As I write this, Christmas has yet to arrive but Santa has already been making his rounds, doling out lumps of coal to all the naughty crypto kiddies who thought they were above the law. Lo and behold, it seems that I was right all along. There is no need for bespoke regulations, because digital assets are already covered under the same laws—civil and criminal—that govern other financial instruments.

Having predicted that this crackdown was imminent in last year’s article, I’m even more confident in my predictions for how the next 12 months will unfold.

First, the issuing of civil complaints and criminal indictments in the U.S. and other jurisdictions is by no means over. There are some major bad actors still roaming free, wreaking havoc, foolishly convinced of their own untouchability. Some of these same bad actors are involved in projects fundamental to both the continuation of the sham ‘crypto’ economy and the criminal networks that rely on lax regulatory oversight to fund their activities.

This includes U.S. exchanges Coinbase (NASDAQ: COIN) and Kraken, both of which continue to engage in questionable tactics, including their embrace of the controversial Tether stablecoin. The CEOs of these exchanges appear convinced that their lobbying cash and the desire by some federal pols to favor domestic operators at the expense of international entities will keep them safe from harm. Famous last words.

The recent $4.3 billion settlement between U.S. federal authorities, Binance and its founder Changpeng Zhao includes five years of unrestricted monitoring of Binance’s future transactions. Criminals might find other exchanges willing to look the other way but, with U.S. political figures now signalling an imminent crackdown on U.S. dollar-denominated stablecoins—Tether, FDUSD, Justin Sun’s various unbacked tokens, etc.—the fuel that feeds the crypto crime engine will be drained from the tank.

The impact of this long overdue smackdown will be profound.
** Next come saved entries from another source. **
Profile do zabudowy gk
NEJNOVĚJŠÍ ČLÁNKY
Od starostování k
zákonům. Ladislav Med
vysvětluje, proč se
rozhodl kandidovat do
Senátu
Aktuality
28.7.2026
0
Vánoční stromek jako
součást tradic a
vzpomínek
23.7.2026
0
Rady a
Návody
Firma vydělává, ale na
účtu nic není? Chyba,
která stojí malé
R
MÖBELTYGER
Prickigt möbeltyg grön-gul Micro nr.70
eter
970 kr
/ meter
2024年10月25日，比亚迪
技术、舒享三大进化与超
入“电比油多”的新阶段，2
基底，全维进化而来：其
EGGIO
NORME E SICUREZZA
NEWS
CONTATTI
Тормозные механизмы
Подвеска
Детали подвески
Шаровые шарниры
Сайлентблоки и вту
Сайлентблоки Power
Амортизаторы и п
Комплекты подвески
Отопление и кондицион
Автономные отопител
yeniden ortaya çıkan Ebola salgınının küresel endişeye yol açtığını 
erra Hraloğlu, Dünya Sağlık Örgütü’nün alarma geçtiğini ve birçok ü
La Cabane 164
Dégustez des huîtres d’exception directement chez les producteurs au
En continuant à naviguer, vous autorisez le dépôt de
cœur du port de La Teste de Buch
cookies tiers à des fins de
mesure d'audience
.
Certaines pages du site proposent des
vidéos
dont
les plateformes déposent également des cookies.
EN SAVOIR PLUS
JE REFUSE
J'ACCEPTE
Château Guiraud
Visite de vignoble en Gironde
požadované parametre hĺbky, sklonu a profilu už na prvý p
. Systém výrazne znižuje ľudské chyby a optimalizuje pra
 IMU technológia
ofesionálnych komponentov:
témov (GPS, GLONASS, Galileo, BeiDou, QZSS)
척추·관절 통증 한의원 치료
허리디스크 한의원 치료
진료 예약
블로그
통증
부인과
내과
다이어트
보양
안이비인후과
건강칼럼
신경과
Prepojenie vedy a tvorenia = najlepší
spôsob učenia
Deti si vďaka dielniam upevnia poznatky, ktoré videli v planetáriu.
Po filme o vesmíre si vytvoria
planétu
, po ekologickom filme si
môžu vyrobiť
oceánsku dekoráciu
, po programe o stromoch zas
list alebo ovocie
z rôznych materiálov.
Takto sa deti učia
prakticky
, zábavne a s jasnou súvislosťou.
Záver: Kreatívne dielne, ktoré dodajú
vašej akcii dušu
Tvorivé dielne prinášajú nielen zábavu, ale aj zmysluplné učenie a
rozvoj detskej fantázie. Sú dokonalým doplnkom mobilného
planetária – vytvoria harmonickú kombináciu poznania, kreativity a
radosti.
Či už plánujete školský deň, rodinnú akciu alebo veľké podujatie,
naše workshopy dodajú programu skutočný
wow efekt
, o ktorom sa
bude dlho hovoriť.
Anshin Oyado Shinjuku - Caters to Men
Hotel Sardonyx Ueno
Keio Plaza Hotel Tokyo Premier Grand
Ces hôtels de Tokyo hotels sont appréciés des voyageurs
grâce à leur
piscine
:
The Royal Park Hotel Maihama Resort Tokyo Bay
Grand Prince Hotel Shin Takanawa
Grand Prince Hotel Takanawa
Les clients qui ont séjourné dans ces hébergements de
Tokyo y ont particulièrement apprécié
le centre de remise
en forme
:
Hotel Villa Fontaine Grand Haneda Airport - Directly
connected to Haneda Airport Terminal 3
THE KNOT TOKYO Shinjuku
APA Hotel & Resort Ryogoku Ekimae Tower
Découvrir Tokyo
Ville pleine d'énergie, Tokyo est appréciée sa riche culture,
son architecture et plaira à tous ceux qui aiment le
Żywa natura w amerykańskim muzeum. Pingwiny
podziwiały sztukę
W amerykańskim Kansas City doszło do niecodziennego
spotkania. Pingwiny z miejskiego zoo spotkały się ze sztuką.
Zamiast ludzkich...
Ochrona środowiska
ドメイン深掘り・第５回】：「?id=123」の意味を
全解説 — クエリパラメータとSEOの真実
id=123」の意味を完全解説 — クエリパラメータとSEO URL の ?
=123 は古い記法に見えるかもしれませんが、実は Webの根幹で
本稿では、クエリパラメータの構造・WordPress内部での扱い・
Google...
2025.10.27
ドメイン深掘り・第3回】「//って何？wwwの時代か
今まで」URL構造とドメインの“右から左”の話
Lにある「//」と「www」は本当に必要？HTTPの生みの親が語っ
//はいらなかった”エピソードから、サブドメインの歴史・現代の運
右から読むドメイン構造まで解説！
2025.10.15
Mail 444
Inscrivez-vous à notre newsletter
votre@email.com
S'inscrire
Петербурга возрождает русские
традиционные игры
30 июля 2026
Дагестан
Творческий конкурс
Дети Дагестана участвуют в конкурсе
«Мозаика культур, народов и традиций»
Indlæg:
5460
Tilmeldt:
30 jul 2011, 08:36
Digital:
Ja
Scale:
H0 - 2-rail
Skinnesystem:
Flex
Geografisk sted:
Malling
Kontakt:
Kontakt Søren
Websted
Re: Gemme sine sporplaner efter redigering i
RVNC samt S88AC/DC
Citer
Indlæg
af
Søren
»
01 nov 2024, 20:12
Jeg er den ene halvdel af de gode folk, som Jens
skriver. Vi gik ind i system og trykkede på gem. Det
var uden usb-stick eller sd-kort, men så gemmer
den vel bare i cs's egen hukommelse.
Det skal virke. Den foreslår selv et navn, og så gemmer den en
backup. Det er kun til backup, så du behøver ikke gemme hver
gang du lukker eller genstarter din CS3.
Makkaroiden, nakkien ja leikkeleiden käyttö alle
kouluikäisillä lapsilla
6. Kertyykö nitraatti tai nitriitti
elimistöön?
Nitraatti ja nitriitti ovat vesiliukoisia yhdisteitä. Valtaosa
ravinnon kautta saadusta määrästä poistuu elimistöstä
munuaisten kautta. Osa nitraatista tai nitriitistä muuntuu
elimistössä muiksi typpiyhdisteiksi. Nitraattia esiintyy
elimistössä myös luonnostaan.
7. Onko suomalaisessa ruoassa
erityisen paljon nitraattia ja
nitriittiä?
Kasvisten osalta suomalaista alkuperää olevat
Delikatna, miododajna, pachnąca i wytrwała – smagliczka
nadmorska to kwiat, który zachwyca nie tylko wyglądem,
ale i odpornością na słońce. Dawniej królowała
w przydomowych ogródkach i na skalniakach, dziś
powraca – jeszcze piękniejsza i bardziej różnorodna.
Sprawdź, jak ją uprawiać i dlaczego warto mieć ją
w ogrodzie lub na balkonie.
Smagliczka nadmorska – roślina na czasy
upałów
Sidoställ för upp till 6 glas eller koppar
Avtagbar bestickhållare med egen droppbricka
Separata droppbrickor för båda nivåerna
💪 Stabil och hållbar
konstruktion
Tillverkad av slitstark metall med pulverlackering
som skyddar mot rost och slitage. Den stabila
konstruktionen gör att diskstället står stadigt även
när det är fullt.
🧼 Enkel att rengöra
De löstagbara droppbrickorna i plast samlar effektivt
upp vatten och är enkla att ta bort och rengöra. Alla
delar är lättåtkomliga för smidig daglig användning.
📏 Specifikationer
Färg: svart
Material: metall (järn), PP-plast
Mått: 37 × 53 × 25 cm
It will be like a rapid decompression event in an orbiting space station, robbing exchanges of the oxygen on which their operations depend and complicating efforts by customers looking to convert their utility-free casino chips into cash.

Enterprise adoption

The purge of blockchain’s bad actors will finally extinguish the prevalent ‘number go up’ mantra in favor of a new focus on utility. Enterprises will finally see the signal that has always been lurking behind all that ‘crypto’ criminal noise. And as more and more enterprises explore blockchain’s potential, others will follow.

Enterprise Blockchain technology has already demonstrated its potential in a wide variety of sectors; everything from supply chain monitoring to authentication of luxury goods to protecting health care data from unapproved eyes.

Enterprise blockchain adoption can help reduce or outright eliminate data silos. Streamlining data access between multiple parties in a transparent and traceable fashion will reduce the costs of creating, storing and sharing documentation while ensuring authoritative record-keeping for all participants.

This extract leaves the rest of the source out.